Frage: Ken, wie lange warst Du in Bremerhaven?

Ken Miller: Ich war von 1960 bis 1964 in Bremerhaven stationiert, bei der Navy – also der amerikanischen Marine.

 

Frage: War Bremerhaven Deine einzige Militärstation in Deutschland?

Ken Miller: Ja, Bremerhaven war meine einzige Navy-Stationierung in Deutschland, aber sobald ich aus der Navy in den Ruhestand gegangen bin, arbeitete ich mehrere Jahre in Deutschland als Auftragnehmer der Armee in Berlin, Augsburg, Nürnberg, Schneeburg. Ich hatte die Wahl zwischen Deutschland und Hawaii und für mich gab es keine andere Wahl - natürlich Deutschland.

 

Frage: Wie war damals Dein erster Eindruck von der Stadt?

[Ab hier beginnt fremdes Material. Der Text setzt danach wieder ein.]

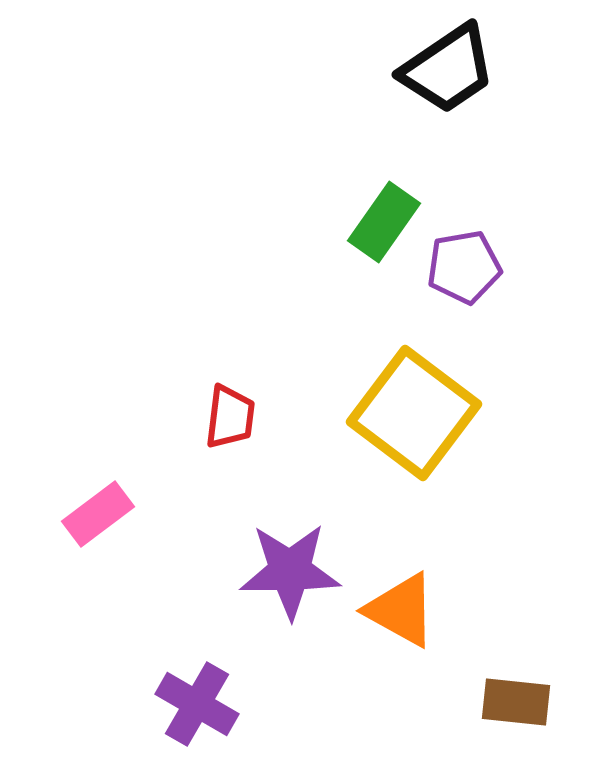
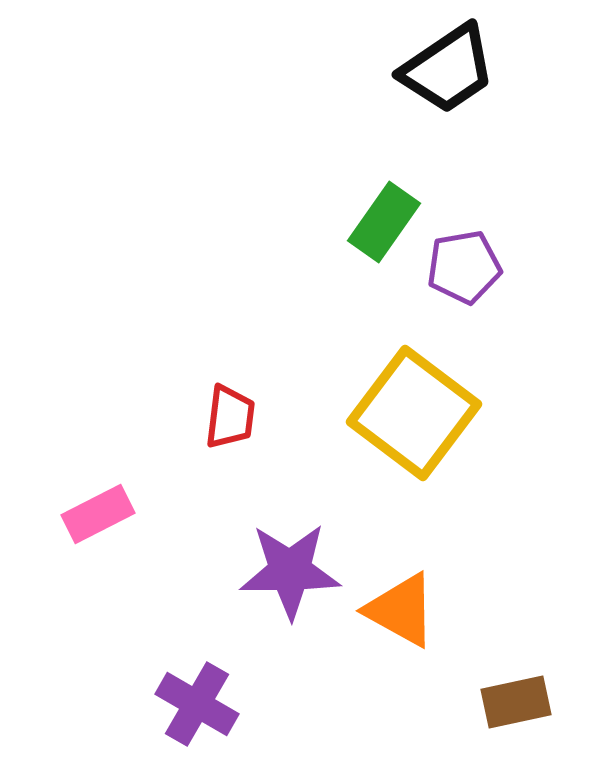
pink rectangle: rotated 10 degrees clockwise
brown rectangle: rotated 18 degrees counterclockwise
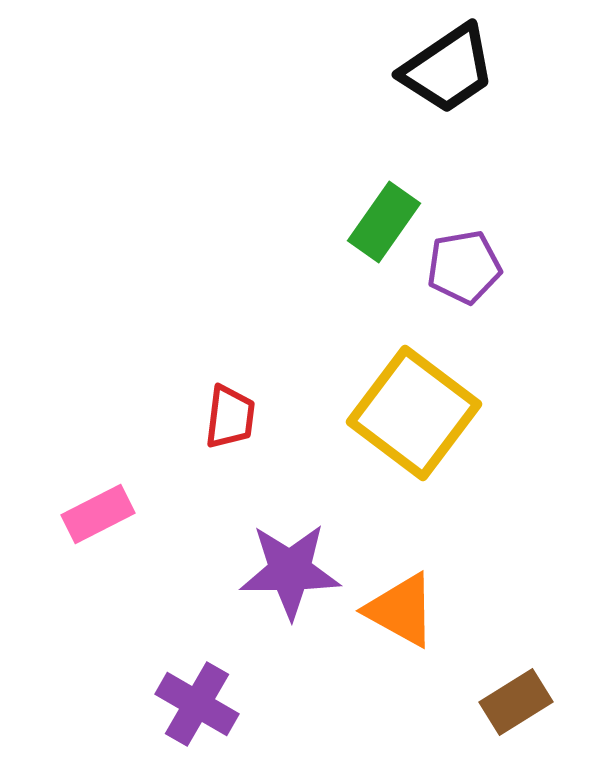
brown rectangle: rotated 20 degrees counterclockwise
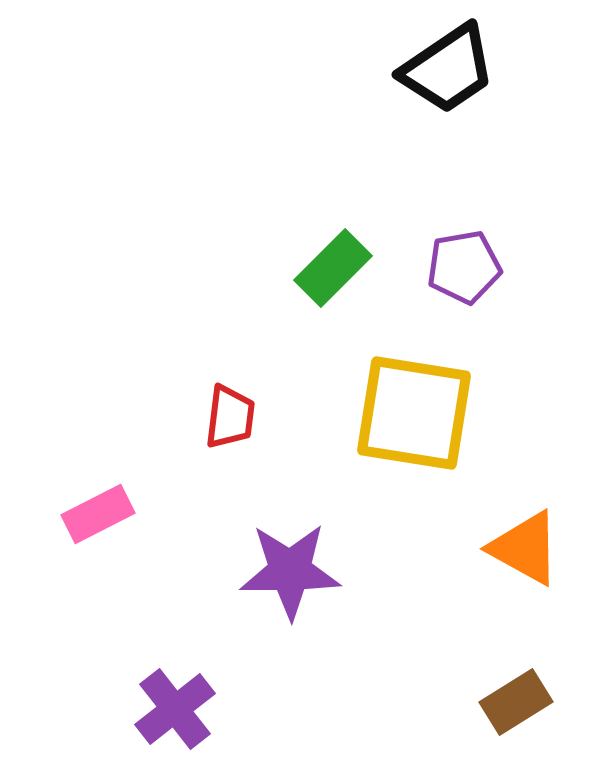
green rectangle: moved 51 px left, 46 px down; rotated 10 degrees clockwise
yellow square: rotated 28 degrees counterclockwise
orange triangle: moved 124 px right, 62 px up
purple cross: moved 22 px left, 5 px down; rotated 22 degrees clockwise
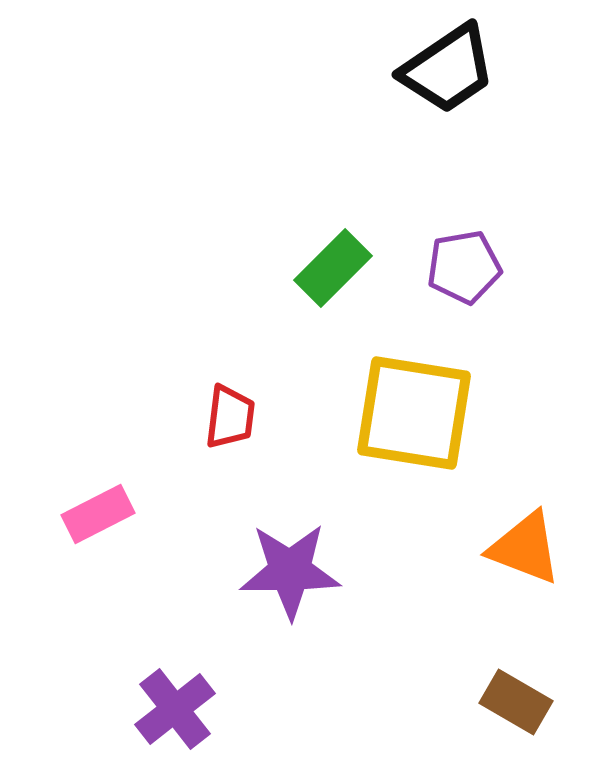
orange triangle: rotated 8 degrees counterclockwise
brown rectangle: rotated 62 degrees clockwise
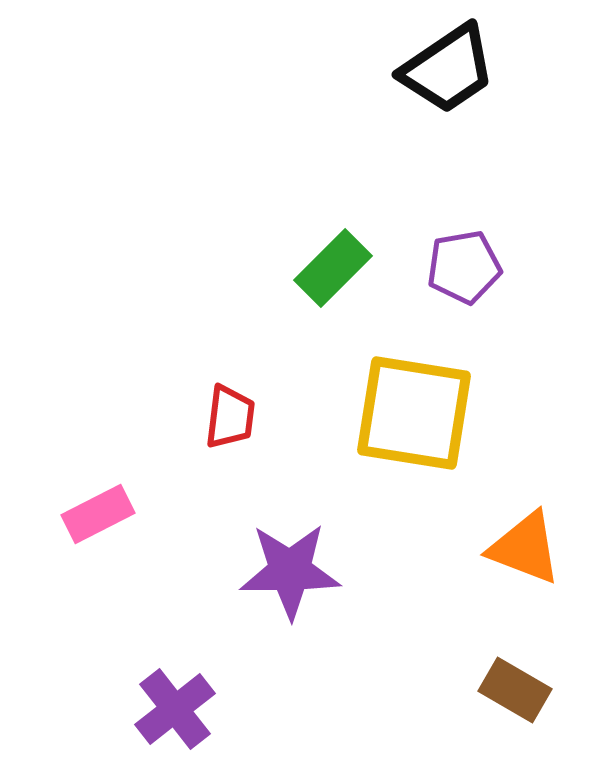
brown rectangle: moved 1 px left, 12 px up
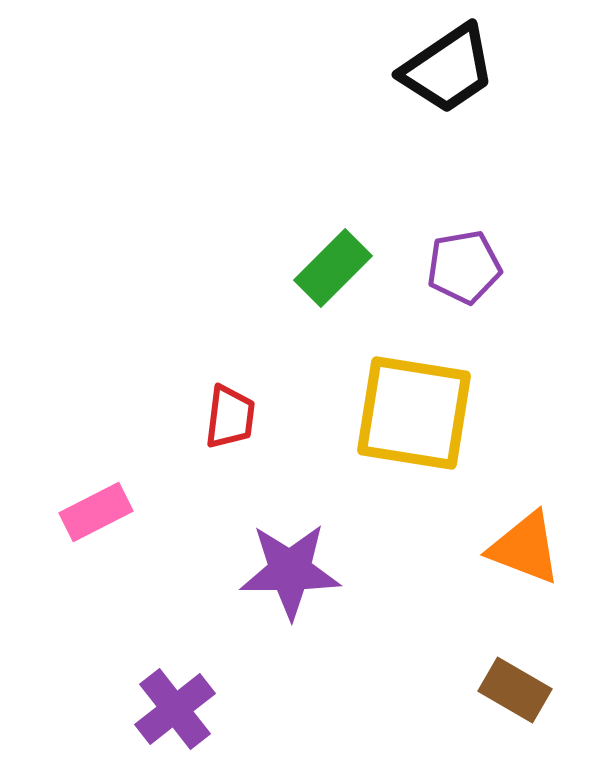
pink rectangle: moved 2 px left, 2 px up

Ken Miller: Es sah dort sehr alt und etwas anders aus als in Amerika, weil es im Jahre 1960 noch kaum Autos gab. Parkplätze waren sehr leicht zu finden und die Leute waren sehr freundlich.

 

Frage: Wo hast Du gewohnt? Wie war das Lebensumfeld damals?

Ken Miller: Wir lebten in Debstedt, als wir heirateten und zogen später in die Poststraße. In Debstedt wohnten wir in Nr. 47 (glaube ich), es war direkt gegenüber dort, wo jetzt das Krankenhaus ist. Es war schwierig, Wohnraum zu finden und in zwei Zimmern waren Tiere untergebracht. Die Heizung war ein "Kachelofen", in dem ich nie ein Feuer in Gang bringen konnte. Das Zimmer war so klein, wir konnten nur von der einen Seite ins Bett und das Bad war so klein, man musste fast rückwärts reingehen. Die Dusche hatte einen elektrischen 20-Liter-Wassertank, sodass man eine schnelle Dusche nehmen musste, und dann über eine Stunde warten musste, bis wieder heißes Wasser da war. Die Poststraße war neu und sehr schön.

 

Frage: An welche Orte oder Clubs kannst Du Dich besonders gut erinnern?

Ken Miller: Ich lernte meine zukünftige Frau beim Service Club Tanz auf der Basis kennen. Vor dieser Zeit waren wir hauptsächlich im "Zum Nord-Pol", etwas außerhalb von Langen. Jedes Mal, wenn wir nach Deutschland kommen, gehe ich mit meinem Schwager dort essen. Ich vermisse wirklich die Gespräche mit "Jimmy", der lange Jahre der Besitzer war.

 

Frage: Wann hast Du Bremerhaven verlassen und wann Deutschland?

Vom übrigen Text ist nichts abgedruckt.